For this recap, let's reorganize the graphs a bit. They've probably become a bit too cluttered. Also, let's update the data thru May 2014. The figures and graphs will now reflect all the Court's decisions involving issues of racial discrimination, from the time John Roberts became Chief Justice in September 2005 to the present day. [The pool of cases is further described at the end of this post.]

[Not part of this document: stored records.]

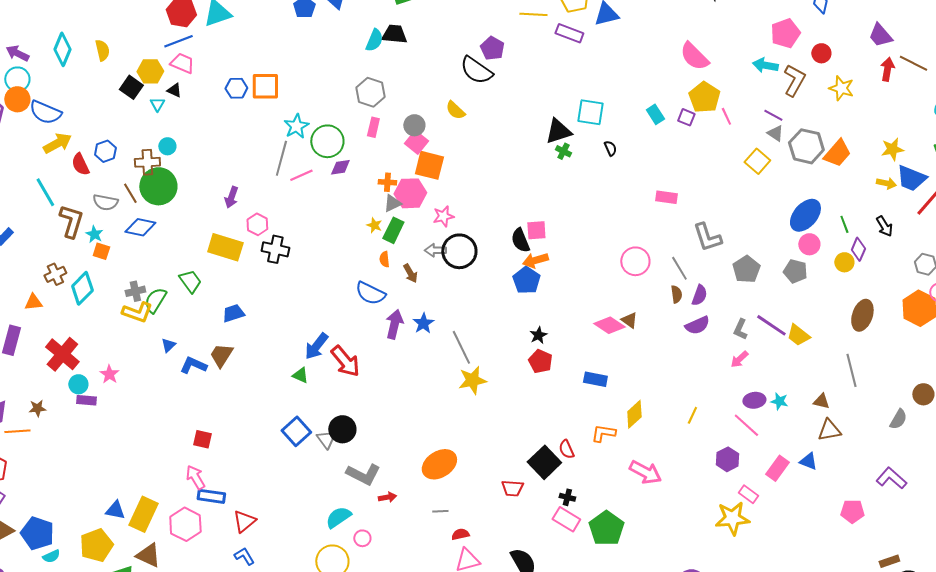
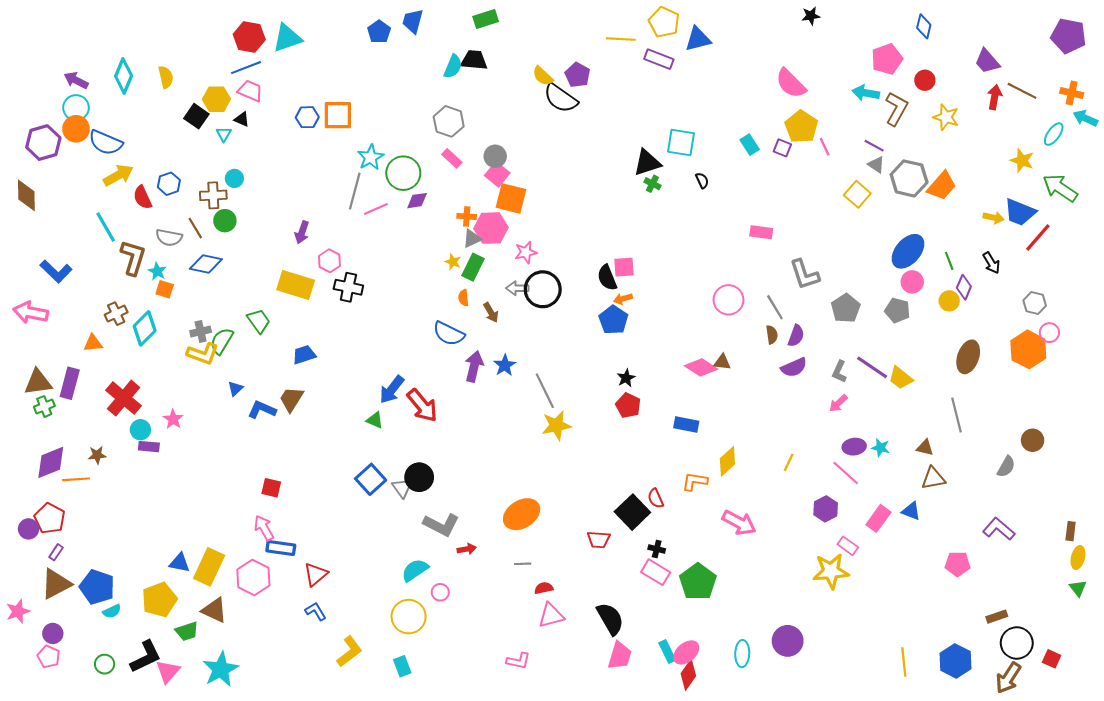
yellow semicircle: (455, 110) -> (543, 76), moved
pink rectangle: (373, 127) -> (452, 158), turned -60
yellow star: (892, 149) -> (1022, 160), moved, turned 30
green circle: (158, 186) -> (225, 221), size x0.6
orange arrow: (535, 260) -> (623, 299), size x0.7
brown triangle: (629, 320) -> (722, 362), turned -30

So here is a summary of the Court's decisional record and the Justices' voting. We'll begin with those cases brought by White complainants--whether they were claiming to be victims of racial discrimination, or objecting to racial preferences for Minorities, or otherwise arguing that some race conscious or remedial policy adversely affects them.
(click graphs to enlarge)
GRAPH 1
There it is. The Court itself, as well as all 5 Republican Justices, supported every complaint about racial discrimination brought by Whites. The Democratic Justices voted to uphold the White complaints much less frequently. [N.B., the newest Justices, Sonia Sotomayor and Elena Kagan, participated in only a small number of these cases, so the figures for them may well be misleading.]

Let's contrast that with the Court's and Justices' records in cases where those complaining were Racial Minorities.
GRAPH 2
Well that's different!


The Court itself sided with Racial Minority complainants in less than half the cases they brought. Chief Justice Roberts and Justice Alito did so less frequently than that. Justices Scalia and Thomas hardly ever did. On the other hand, all 4 Democratic Justices voted to uphold the complaints brought by Racial Minorities most of the time. And the newest Justices did so in each one of the few cases in which they participated.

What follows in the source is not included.